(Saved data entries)
== Segment start ==
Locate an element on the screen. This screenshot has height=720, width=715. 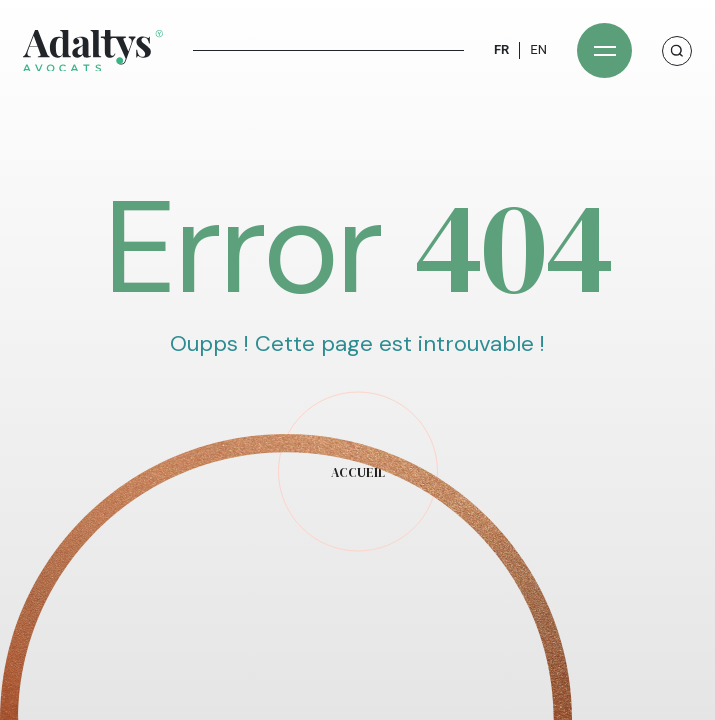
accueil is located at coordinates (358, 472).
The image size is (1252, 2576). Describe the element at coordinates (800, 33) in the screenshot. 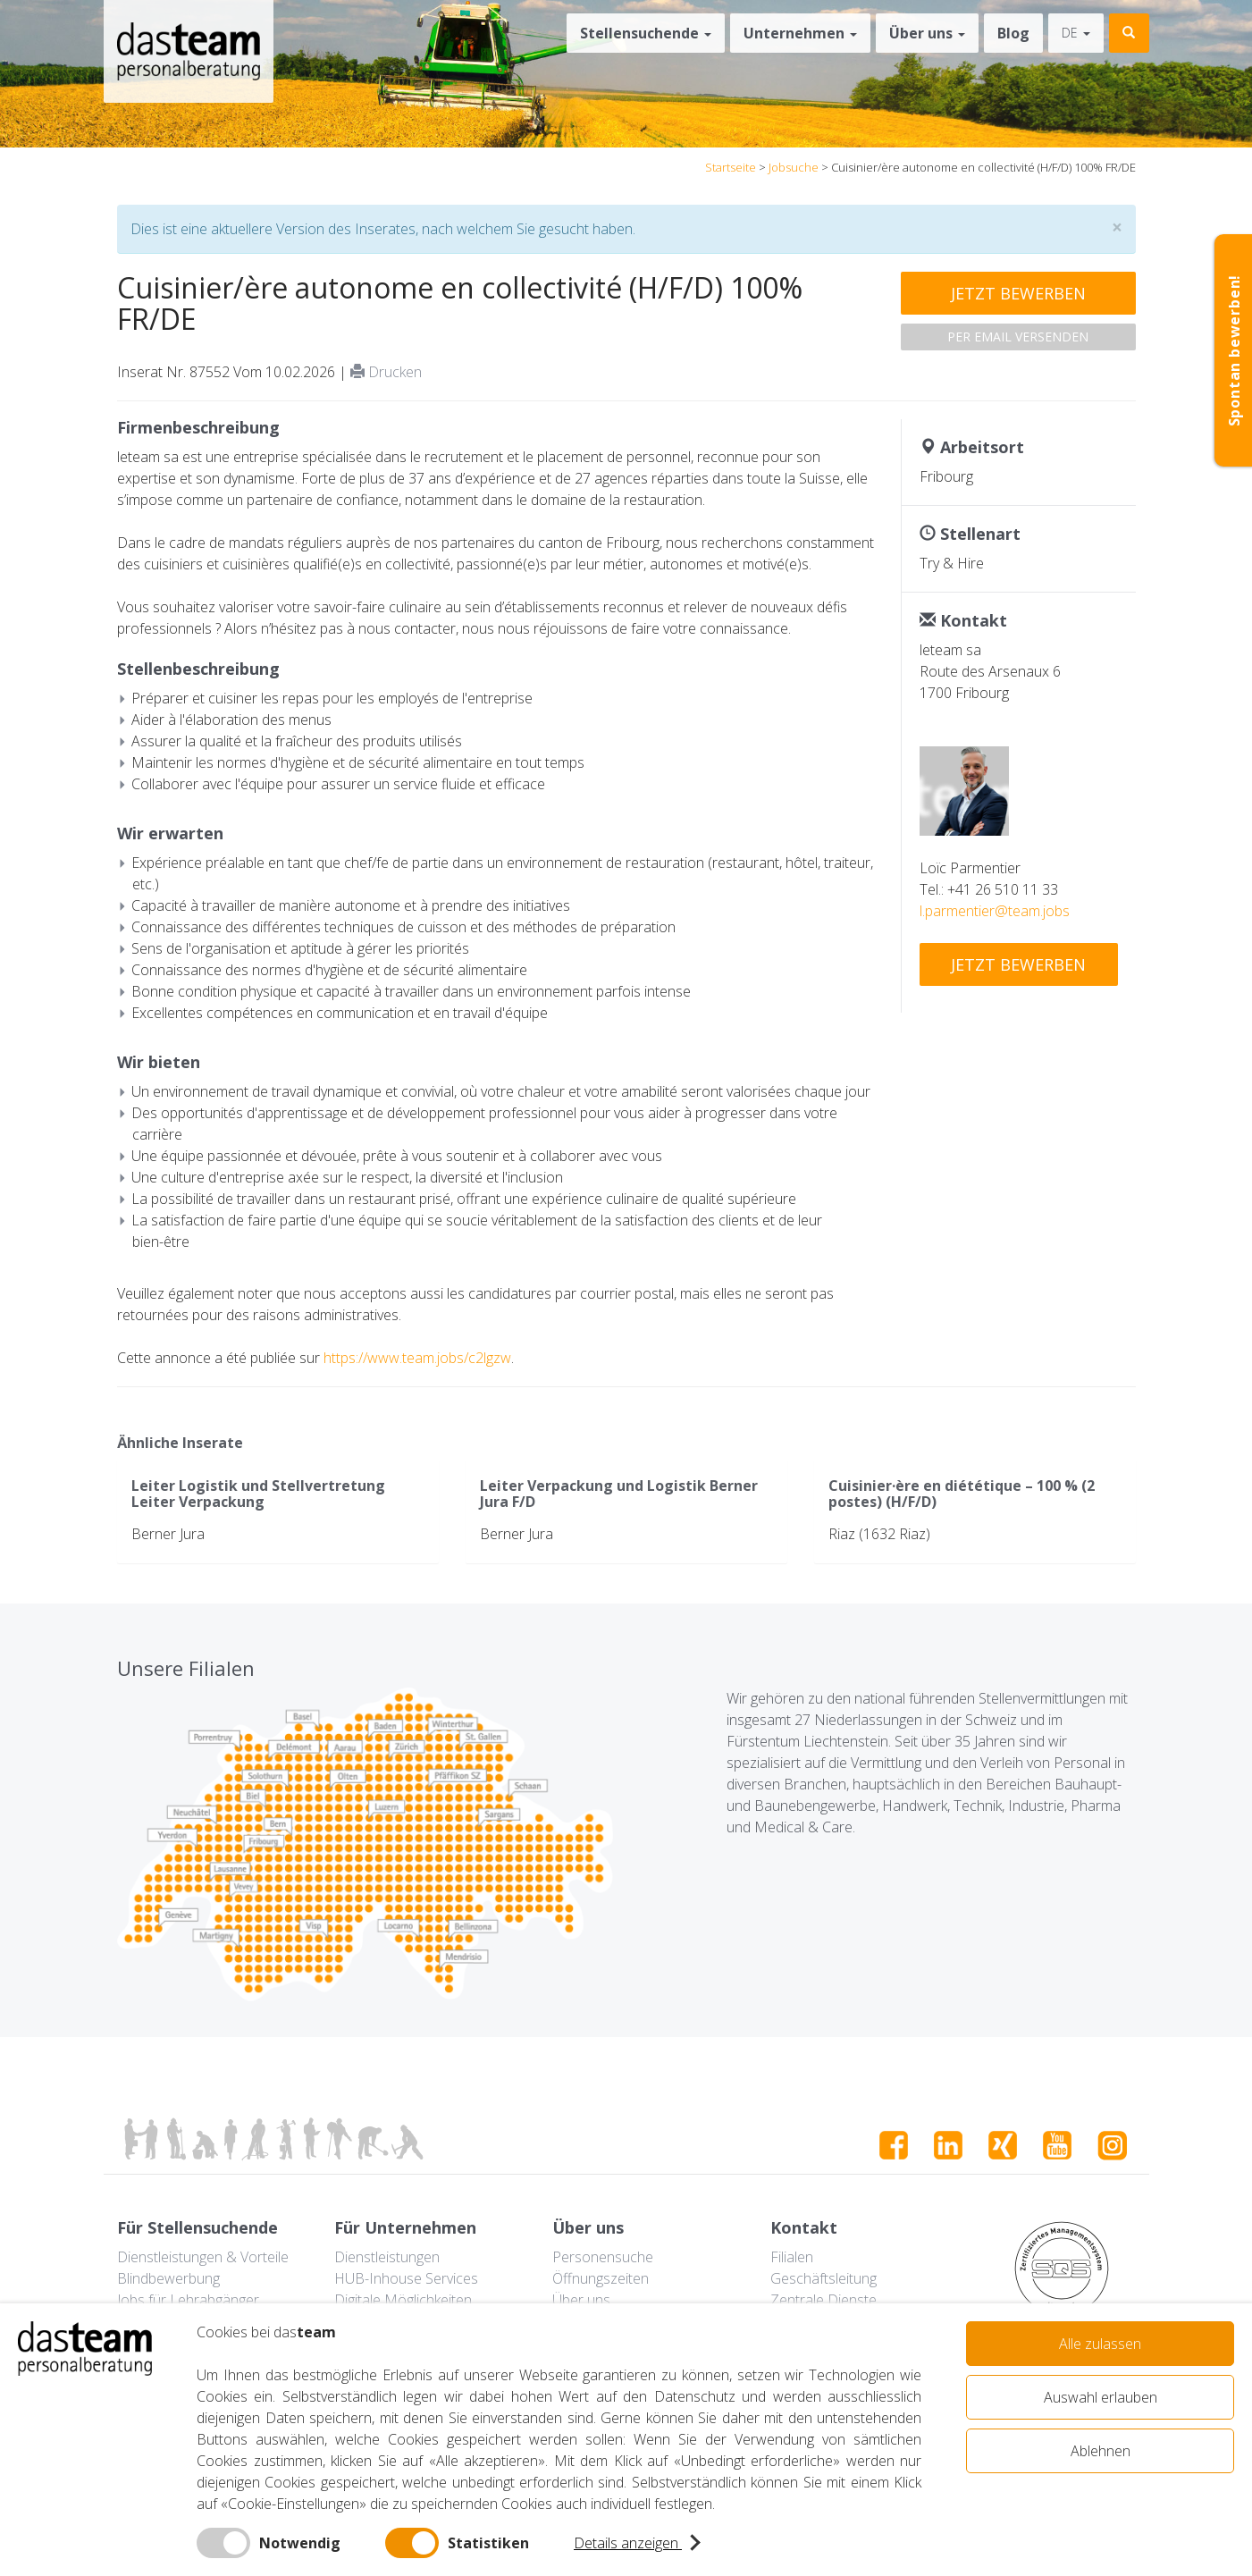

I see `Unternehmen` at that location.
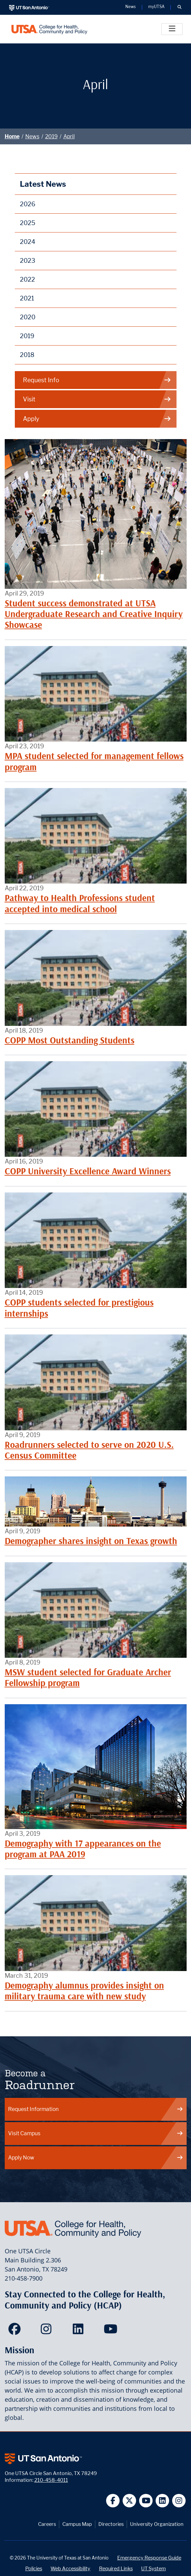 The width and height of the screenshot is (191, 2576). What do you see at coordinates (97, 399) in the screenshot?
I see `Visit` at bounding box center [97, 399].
== Segment end ==
▸ Work instruction
Write out the data once more exactly, omitting the pictures.

▸ Result of this task
Locate an element on the screen. This screenshot has height=720, width=715. 
accueil is located at coordinates (358, 472).
The image size is (1252, 2576). Describe the element at coordinates (800, 33) in the screenshot. 

I see `Unternehmen` at that location.
 The width and height of the screenshot is (191, 2576). What do you see at coordinates (97, 399) in the screenshot?
I see `Visit` at bounding box center [97, 399].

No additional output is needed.